● **Work instructions**
In the copy, include all of the listing exactly and none of its pictures.
◇ ◇ ◇
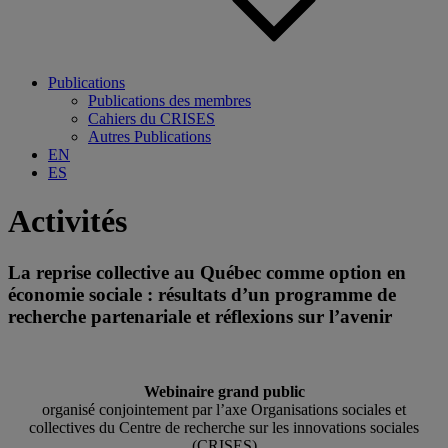
Publications
Publications des membres
Cahiers du CRISES
Autres Publications
EN
ES
Activités
La reprise collective au Québec comme option en
économie sociale : résultats d’un programme de
recherche partenariale et réflexions sur l’avenir
Webinaire grand public
organisé conjointement par l’axe Organisations sociales et
collectives du Centre de recherche sur les innovations sociales
(CRISES)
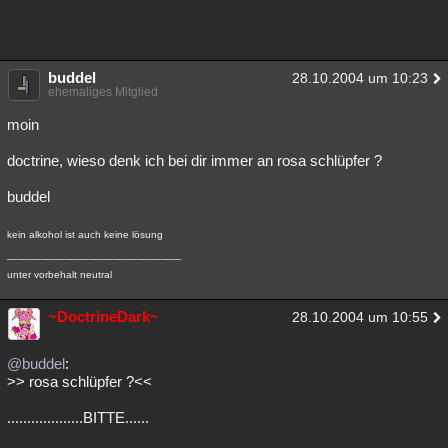
buddel
28.10.2004 um 10:23
ehemaliges Mitglied
moin
doctrine, wieso denk ich bei dir immer an rosa schlüpfer ?
buddel
kein alkohol ist auch keine lösung
_____________________________
unter vorbehalt neutral
~DoctrineDark~
28.10.2004 um 10:55
@buddel
:
>> rosa schlüpfer ?<<
...................BITTE......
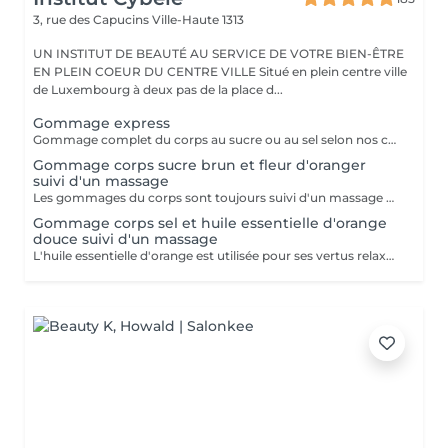
3, rue des Capucins
Ville-Haute 1313
UN INSTITUT DE BEAUTÉ AU SERVICE DE VOTRE BIEN-ÊTRE
EN PLEIN COEUR DU CENTRE VILLE Situé en plein centre ville
de Luxembourg à deux pas de la place d...
Gommage express
Gommage complet du corps au sucre ou au sel selon nos créations du moment suivi d'une douche.
Gommage corps sucre brun et fleur d'oranger
suivi d'un massage
Les gommages du corps sont toujours suivi d'un massage à l'huile chaude.
Gommage corps sel et huile essentielle d'orange
douce suivi d'un massage
L'huile essentielle d'orange est utilisée pour ses vertus relaxantes et apaisantes. Elle aide à lutter contre le stress et facilite l'endormissement. Les gommages du corps sont suivis d'un massage complet à l'huile chaude.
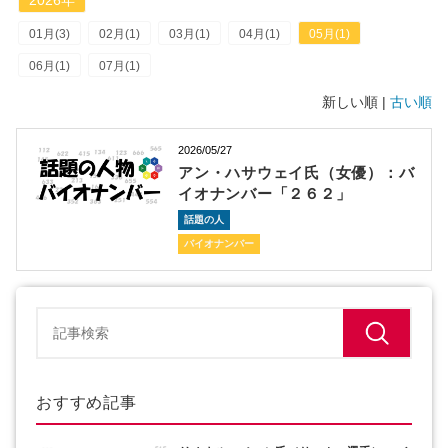
2026年
01月(3)
02月(1)
03月(1)
04月(1)
05月(1)
06月(1)
07月(1)
新しい順 |
古い順
2026/05/27
アン・ハサウェイ氏（女優）：バ
イオナンバー「２６２」
話題の人
バイオナンバー
おすすめ記事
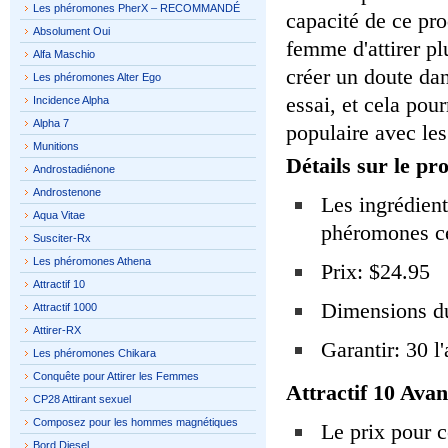
Les phéromones PherX – RECOMMANDÉ
capacité de ce pr
Absolument Oui
femme d'attirer p
Alfa Maschio
créer un doute da
Les phéromones Alter Ego
essai, et cela pour
Incidence Alpha
Alpha 7
populaire avec le
Munitions
Détails sur le pro
Androstadiénone
Androstenone
Les ingrédient
Aqua Vitae
phéromones ce
Susciter-Rx
Les phéromones Athena
Prix: $24.95
Attractif 10
Dimensions du
Attractif 1000
Attirer-RX
Garantir: 30 l
Les phéromones Chikara
Conquête pour Attirer les Femmes
Attractif 10 Avan
CP28 Attirant sexuel
Composez pour les hommes magnétiques
Le prix pour c
Bord Diesel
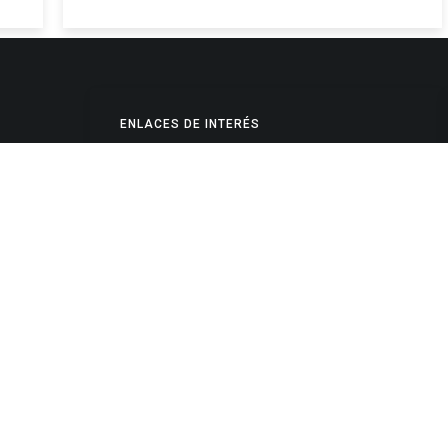
ENLACES DE INTERÉS
Poderes Judiciales
Provincia de Jujuy
Nacionales
- 4245334
Internacionales
245325
Mapa del Sitio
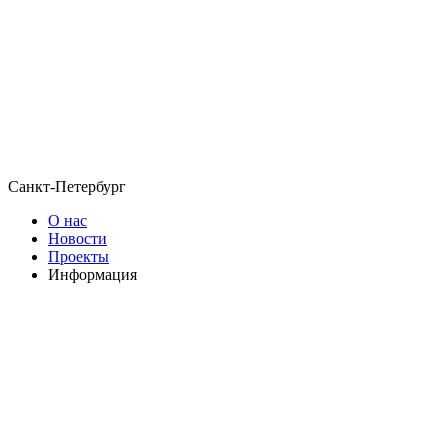
Санкт-Петербург
О нас
Новости
Проекты
Информация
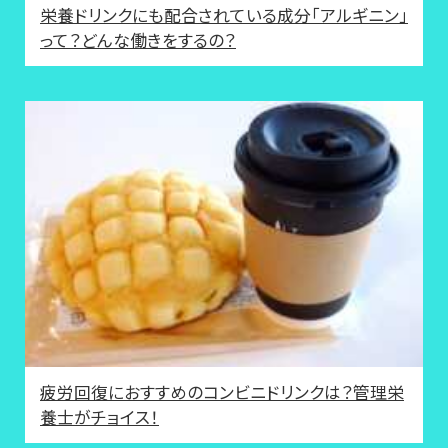
栄養ドリンクにも配合されている成分「アルギニン」
って？どんな働きをするの？
疲労回復におすすめのコンビニドリンクは？管理栄
養士がチョイス！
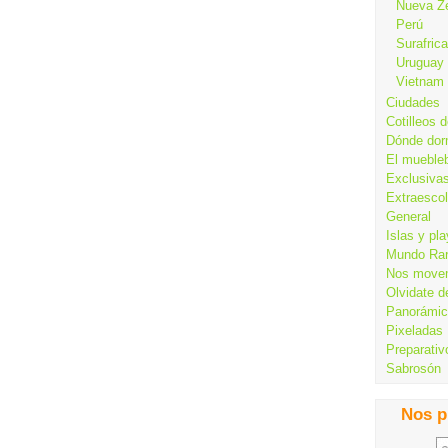
Nueva Z
Perú
Surafrica
Uruguay
Vietnam
Ciudades
Cotilleos d
Dónde dor
El mueble
Exclusiva
Extraesco
General
Islas y pl
Mundo Ra
Nos move
Olvidate d
Panorámi
Pixeladas
Preparativ
Sabrosón
Nos p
◇ ◇ ◇
● **Answer to this task**
Publications
Publications des membres
Cahiers du CRISES
Autres Publications
EN
ES
Activités
La reprise collective au Québec comme option en
économie sociale : résultats d’un programme de
recherche partenariale et réflexions sur l’avenir
Webinaire grand public
organisé conjointement par l’axe Organisations sociales et
collectives du Centre de recherche sur les innovations sociales
(CRISES)
buddel
28.10.2004 um 10:23
ehemaliges Mitglied
moin
doctrine, wieso denk ich bei dir immer an rosa schlüpfer ?
buddel
kein alkohol ist auch keine lösung
_____________________________
unter vorbehalt neutral
~DoctrineDark~
28.10.2004 um 10:55
@buddel
:
>> rosa schlüpfer ?<<
...................BITTE......
3, rue des Capucins
Ville-Haute 1313
UN INSTITUT DE BEAUTÉ AU SERVICE DE VOTRE BIEN-ÊTRE
EN PLEIN COEUR DU CENTRE VILLE Situé en plein centre ville
de Luxembourg à deux pas de la place d...
Gommage express
Gommage complet du corps au sucre ou au sel selon nos créations du moment suivi d'une douche.
Gommage corps sucre brun et fleur d'oranger
suivi d'un massage
Les gommages du corps sont toujours suivi d'un massage à l'huile chaude.
Gommage corps sel et huile essentielle d'orange
douce suivi d'un massage
L'huile essentielle d'orange est utilisée pour ses vertus relaxantes et apaisantes. Elle aide à lutter contre le stress et facilite l'endormissement. Les gommages du corps sont suivis d'un massage complet à l'huile chaude.
2026年
01月(3)
02月(1)
03月(1)
04月(1)
05月(1)
06月(1)
07月(1)
新しい順 |
古い順
2026/05/27
アン・ハサウェイ氏（女優）：バ
イオナンバー「２６２」
話題の人
バイオナンバー
おすすめ記事
Les phéromones PherX – RECOMMANDÉ
capacité de ce pr
Absolument Oui
femme d'attirer p
Alfa Maschio
créer un doute da
Les phéromones Alter Ego
essai, et cela pour
Incidence Alpha
Alpha 7
populaire avec le
Munitions
Détails sur le pro
Androstadiénone
Androstenone
Les ingrédient
Aqua Vitae
phéromones ce
Susciter-Rx
Les phéromones Athena
Prix: $24.95
Attractif 10
Dimensions du
Attractif 1000
Attirer-RX
Garantir: 30 l
Les phéromones Chikara
Conquête pour Attirer les Femmes
Attractif 10 Avan
CP28 Attirant sexuel
Composez pour les hommes magnétiques
Le prix pour c
Bord Diesel
ENLACES DE INTERÉS
Poderes Judiciales
Provincia de Jujuy
Nacionales
- 4245334
Internacionales
245325
Mapa del Sitio
Санкт-Петербург
О нас
Новости
Проекты
Информация
栄養ドリンクにも配合されている成分「アルギニン」
って？どんな働きをするの？
疲労回復におすすめのコンビニドリンクは？管理栄
養士がチョイス！
Nueva Z
Perú
Surafrica
Uruguay
Vietnam
Ciudades
Cotilleos d
Dónde dor
El mueble
Exclusiva
Extraesco
General
Islas y pl
Mundo Ra
Nos move
Olvidate d
Panorámi
Pixeladas
Preparativ
Sabrosón
Nos p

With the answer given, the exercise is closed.